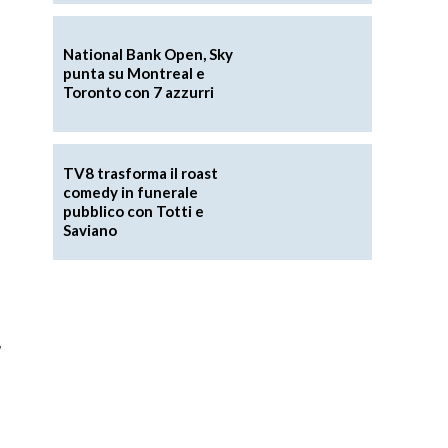
National Bank Open, Sky
punta su Montreal e
Toronto con 7 azzurri
TV8 trasforma il roast
comedy in funerale
pubblico con Totti e
Saviano
,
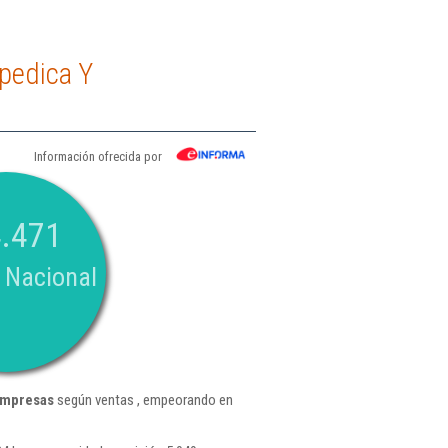
pedica Y
Información ofrecida por
.471
 Nacional
Empresas
según ventas , empeorando en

- _EXERCISE BRIEF_
Only the lines from the one with "Información ofrecida por" through the end of the data belong in the answer, each reproduced exactly.

- _ANSWER FOR THIS EXERCISE_
Información ofrecida por
.471
 Nacional
Empresas
según ventas , empeorando en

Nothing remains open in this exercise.